TASK DIRECTIONS: In the lines below, look for "работу". Copy each line where it appears.

DATA FOR PROCESSING:
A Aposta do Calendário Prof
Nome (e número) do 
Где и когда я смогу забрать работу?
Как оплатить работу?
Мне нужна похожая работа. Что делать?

---

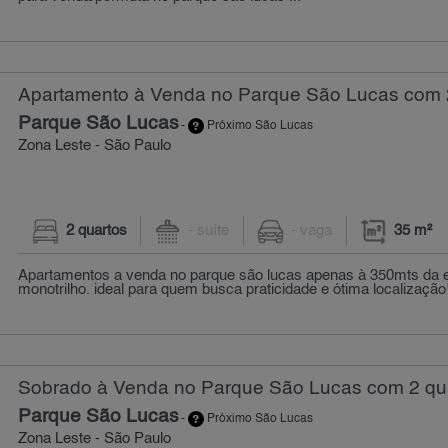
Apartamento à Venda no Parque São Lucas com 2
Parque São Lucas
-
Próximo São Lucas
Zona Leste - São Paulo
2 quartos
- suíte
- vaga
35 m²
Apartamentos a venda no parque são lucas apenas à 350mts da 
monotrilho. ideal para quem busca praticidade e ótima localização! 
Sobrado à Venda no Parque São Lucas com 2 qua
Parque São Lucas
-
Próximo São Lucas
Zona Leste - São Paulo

SOLUTION TO THIS EXERCISE:
Где и когда я смогу забрать работу?
Как оплатить работу?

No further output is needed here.